◆ RECORDS

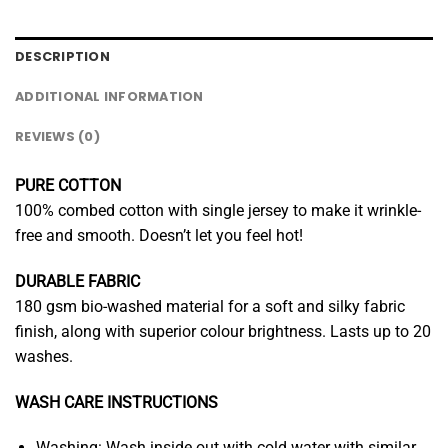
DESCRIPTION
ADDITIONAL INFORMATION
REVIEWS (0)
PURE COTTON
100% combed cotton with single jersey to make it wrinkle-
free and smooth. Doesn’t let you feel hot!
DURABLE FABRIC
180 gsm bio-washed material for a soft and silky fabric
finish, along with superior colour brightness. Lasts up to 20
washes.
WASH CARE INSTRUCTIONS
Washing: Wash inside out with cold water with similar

◆ PROBLEM STATEMENT
Out of the data above, return each line where the word "with" can be found.

◆ ANSWER FOR THIS EXERCISE
100% combed cotton with single jersey to make it wrinkle-
finish, along with superior colour brightness. Lasts up to 20
Washing: Wash inside out with cold water with similar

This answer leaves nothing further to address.